The referral category is not in Vandenhoeck’s recording method. We added it with a view to our potential involvement in transmural care, specifically in providing spiritual care in the patient’s home environment.

Notwithstanding all the modeling and structuring behind EMR, there is still considerable freedom when it comes to the actual recording of our conversations. Here is an example of a rather more succinct entry:

  • A. Why the visit took place

    • Patient had asked for a visit.

  • B. Brief spiritual impressions

    • Patient is emotionally tired and sad.

  • C. Interventions

    • Have listened to her experiences and sorrow and talked with her about end-of-life issues.

  • D. Results

    • Patient feels being heard, sense of relief.

  • E. Follow-up

    • Promised to visit her again Wednesday next week.

The perfect way to record data on patient contacts still needs to be worked out. On the one hand, the wording should be concise, as in the above examples, both to enable other care providers to quickly examine the records and to protect the patient’s privacy. On the other hand, brevity carries a risk of misinterpretation, and the patient’s individual narrative should not be obscured. Consultations within our team on this subject take place regularly and are likely to continue for some time.

7 Perspectives

In this contribution we have discussed our own use of EMR as implemented at Radboudumc, i.e., a system containing one spiritual care “page,” which is accessible to all care providers involved in the therapeutic process. However, alternative setups are conceivable – each of them giving rise to their own legal, moral, and practical questions – such as having two pages, one accessible to all and the other with access limited to fellow spiritual caregivers, allowing more sensitive data to be recorded. Another option might be the inclusion of data from the realm of spiritual care in other care providers’ pages. Also, in addition to EMR for hospital care, one might wish to have a system for outpatient care. At Radboudumc, some of these variants are already being worked on and we plan to report on them in due course.
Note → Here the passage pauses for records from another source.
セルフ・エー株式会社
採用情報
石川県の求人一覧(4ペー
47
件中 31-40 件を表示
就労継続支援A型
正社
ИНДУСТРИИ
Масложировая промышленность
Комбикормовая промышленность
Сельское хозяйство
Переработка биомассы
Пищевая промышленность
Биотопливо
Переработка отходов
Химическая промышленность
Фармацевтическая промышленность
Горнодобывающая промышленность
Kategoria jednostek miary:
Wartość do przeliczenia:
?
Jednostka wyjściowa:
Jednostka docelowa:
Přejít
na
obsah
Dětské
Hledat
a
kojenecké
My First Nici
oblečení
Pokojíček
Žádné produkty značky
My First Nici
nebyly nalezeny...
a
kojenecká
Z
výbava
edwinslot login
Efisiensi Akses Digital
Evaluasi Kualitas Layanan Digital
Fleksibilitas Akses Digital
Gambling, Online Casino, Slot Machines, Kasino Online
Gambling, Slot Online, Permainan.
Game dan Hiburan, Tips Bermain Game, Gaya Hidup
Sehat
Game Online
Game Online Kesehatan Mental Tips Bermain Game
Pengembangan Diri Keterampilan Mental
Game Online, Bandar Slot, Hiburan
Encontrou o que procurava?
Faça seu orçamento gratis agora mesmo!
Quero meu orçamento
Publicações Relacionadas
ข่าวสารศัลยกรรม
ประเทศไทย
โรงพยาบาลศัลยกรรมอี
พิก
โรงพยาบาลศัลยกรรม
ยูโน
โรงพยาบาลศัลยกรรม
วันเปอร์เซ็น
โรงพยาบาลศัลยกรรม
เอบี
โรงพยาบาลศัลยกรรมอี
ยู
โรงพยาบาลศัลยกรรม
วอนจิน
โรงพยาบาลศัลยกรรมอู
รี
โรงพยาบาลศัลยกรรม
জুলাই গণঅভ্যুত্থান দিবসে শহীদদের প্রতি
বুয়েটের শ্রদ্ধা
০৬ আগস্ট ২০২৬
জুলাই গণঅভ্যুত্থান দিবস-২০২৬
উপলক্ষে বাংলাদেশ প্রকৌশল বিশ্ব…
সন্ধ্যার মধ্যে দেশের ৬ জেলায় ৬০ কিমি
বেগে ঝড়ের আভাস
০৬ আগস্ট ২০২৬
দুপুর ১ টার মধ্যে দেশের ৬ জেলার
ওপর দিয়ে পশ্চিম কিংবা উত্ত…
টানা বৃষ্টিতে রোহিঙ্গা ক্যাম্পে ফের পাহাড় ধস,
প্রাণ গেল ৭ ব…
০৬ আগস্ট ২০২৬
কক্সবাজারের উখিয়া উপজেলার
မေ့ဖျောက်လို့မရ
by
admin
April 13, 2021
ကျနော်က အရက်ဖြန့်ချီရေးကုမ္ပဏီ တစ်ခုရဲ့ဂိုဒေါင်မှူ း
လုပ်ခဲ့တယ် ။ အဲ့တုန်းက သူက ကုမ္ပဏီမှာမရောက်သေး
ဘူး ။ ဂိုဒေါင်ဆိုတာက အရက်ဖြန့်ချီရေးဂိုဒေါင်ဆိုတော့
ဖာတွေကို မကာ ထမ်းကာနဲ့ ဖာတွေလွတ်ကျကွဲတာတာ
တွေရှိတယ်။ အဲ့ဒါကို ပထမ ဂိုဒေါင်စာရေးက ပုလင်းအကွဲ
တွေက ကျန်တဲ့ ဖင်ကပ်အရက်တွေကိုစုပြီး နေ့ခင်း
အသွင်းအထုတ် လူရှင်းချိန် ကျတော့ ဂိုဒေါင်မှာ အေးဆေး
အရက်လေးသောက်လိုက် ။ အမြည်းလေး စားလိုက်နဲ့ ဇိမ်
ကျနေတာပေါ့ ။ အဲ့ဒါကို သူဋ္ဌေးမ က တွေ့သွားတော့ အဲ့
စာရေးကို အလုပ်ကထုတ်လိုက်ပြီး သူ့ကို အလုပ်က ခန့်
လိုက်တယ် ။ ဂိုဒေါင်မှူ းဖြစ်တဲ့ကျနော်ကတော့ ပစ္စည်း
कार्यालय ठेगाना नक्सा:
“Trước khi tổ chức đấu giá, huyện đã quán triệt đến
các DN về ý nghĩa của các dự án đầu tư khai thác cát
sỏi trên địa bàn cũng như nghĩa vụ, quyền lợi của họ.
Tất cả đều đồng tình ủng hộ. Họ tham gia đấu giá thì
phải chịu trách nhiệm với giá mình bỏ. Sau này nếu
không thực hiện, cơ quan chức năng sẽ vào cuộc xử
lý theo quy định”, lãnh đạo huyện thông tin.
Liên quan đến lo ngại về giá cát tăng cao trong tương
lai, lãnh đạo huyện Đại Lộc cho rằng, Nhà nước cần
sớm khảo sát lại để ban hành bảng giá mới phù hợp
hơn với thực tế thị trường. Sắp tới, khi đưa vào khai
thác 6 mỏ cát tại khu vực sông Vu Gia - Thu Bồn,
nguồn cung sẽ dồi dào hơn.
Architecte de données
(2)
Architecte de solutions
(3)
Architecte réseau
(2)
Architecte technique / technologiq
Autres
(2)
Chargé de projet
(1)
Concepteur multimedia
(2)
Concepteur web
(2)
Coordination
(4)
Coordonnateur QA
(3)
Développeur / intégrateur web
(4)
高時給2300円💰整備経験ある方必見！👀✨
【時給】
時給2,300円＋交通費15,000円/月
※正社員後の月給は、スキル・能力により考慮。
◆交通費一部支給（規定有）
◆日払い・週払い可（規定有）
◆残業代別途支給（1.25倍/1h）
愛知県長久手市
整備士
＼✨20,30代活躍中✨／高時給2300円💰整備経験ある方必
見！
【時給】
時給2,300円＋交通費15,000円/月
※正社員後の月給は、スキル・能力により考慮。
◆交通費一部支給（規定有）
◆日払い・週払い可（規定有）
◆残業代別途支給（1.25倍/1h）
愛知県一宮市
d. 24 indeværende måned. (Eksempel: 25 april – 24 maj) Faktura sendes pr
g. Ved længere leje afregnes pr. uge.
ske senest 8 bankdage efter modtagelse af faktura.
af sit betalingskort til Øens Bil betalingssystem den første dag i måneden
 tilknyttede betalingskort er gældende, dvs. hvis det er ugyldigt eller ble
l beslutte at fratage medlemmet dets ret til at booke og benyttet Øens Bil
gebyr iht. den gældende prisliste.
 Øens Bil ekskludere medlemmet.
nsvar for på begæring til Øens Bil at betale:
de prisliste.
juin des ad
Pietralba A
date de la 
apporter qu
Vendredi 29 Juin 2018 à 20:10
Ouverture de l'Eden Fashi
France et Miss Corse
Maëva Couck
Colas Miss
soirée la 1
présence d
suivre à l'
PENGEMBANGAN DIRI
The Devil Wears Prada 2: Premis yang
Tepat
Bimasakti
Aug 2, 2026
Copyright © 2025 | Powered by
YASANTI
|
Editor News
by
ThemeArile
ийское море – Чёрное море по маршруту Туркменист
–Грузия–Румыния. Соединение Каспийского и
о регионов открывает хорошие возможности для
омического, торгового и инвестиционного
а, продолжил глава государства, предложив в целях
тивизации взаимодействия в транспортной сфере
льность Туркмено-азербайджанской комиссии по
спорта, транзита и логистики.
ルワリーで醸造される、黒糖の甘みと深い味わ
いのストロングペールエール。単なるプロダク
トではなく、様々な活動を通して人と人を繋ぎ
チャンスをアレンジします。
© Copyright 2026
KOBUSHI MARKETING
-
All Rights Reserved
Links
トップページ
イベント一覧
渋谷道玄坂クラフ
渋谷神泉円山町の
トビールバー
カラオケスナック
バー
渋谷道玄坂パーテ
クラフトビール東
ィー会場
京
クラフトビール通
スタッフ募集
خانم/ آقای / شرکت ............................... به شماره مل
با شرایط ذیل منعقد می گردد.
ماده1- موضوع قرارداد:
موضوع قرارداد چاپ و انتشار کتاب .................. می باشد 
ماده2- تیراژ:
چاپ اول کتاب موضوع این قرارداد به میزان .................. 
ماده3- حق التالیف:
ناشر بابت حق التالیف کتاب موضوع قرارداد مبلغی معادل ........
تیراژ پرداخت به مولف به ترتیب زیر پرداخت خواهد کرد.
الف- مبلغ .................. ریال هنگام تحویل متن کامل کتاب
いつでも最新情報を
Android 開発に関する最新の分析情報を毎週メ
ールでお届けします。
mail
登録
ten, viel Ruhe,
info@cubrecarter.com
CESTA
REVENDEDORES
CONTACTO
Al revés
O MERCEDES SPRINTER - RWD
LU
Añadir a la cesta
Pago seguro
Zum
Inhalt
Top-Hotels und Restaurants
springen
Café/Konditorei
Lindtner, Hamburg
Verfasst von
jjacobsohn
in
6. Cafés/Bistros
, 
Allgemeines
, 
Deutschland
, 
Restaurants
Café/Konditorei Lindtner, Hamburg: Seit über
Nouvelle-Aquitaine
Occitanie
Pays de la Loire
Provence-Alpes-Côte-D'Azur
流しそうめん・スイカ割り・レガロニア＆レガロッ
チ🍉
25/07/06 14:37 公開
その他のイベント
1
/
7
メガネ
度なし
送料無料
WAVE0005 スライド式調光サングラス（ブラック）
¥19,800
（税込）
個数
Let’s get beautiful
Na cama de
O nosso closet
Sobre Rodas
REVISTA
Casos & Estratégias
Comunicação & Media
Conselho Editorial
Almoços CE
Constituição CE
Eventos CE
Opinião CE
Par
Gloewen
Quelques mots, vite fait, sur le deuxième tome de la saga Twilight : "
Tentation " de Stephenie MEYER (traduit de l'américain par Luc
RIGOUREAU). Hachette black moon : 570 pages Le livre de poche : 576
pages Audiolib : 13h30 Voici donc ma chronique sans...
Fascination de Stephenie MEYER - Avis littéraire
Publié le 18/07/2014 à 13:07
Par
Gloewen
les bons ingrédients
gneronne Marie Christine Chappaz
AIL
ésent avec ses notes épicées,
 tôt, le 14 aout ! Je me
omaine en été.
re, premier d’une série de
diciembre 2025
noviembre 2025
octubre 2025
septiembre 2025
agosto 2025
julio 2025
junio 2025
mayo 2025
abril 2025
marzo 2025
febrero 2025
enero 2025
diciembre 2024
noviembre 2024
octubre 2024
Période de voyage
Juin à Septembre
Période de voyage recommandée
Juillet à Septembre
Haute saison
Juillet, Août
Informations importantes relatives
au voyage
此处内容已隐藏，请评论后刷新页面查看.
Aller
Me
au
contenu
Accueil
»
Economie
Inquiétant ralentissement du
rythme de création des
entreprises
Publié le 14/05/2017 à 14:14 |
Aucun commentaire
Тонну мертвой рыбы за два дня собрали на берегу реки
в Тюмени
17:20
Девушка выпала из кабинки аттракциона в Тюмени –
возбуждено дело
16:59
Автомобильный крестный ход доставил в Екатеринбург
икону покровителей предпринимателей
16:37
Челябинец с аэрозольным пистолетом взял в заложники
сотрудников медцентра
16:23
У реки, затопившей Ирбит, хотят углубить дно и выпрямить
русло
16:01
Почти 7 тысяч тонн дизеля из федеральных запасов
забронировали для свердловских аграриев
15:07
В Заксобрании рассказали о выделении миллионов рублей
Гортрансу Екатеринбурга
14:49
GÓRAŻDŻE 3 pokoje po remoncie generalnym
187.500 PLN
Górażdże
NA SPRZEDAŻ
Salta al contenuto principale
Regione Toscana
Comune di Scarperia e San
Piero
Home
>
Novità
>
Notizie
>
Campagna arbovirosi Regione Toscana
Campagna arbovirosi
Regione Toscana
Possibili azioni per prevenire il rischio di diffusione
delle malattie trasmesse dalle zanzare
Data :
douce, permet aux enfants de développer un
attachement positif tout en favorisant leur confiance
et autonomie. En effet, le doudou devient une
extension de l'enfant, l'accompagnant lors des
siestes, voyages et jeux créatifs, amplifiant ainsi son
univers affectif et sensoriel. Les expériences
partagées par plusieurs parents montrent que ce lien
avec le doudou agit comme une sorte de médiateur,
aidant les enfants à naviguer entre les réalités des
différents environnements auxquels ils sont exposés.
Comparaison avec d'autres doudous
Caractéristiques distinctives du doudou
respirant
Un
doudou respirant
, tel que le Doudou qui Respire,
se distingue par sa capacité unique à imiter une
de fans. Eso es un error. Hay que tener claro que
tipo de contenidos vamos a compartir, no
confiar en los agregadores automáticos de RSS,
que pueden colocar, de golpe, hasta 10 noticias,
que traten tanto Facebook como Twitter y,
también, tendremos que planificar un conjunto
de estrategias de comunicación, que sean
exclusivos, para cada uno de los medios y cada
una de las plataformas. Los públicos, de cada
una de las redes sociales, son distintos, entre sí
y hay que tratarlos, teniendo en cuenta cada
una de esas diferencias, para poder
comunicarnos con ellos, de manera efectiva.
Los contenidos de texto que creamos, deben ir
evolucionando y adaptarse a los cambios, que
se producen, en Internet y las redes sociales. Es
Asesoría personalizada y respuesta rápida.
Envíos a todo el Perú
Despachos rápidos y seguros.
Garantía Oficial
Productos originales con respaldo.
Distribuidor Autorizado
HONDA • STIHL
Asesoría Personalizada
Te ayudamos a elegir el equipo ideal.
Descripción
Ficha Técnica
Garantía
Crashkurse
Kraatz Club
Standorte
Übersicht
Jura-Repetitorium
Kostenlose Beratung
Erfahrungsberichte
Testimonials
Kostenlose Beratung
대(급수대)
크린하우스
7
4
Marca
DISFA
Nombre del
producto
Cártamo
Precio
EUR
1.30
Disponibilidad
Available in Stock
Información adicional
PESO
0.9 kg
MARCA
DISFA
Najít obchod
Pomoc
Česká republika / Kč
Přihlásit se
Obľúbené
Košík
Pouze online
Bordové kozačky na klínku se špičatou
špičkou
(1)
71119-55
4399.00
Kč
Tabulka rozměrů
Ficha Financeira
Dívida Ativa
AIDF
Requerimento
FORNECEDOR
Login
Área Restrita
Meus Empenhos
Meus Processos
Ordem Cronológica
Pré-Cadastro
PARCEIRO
As mentioned already, the best way of recording data (in terms of wording) still needs to be worked out, possibly in consultation with patients and/or relatives as “producers” of the data and with the other care providers as “consumers.”

8 Finally

Digital recording of spiritual care remains a contested issue in the Netherlands. At Radboudumc we feel that, on balance, the use of EMR in spiritual care is to be welcomed, as it serves several interests. It is in patients’ interest that their concerns are remembered and taken into account beyond the conversation with the spiritual caregiver. It is in the other caregivers’ interest to know the contribution of spiritual care and to integrate it into the therapeutic processes we are all working on together. Through EMR, healthcare managers can obtain a clear picture of what meaning and spirituality, as components of integral care, really entail. Finally, EMR helps spiritual caregivers to account for what they are doing and to study and improve their own practices. To ensure a stable future for our profession in healthcare, EMR seems, in our view, indispensable.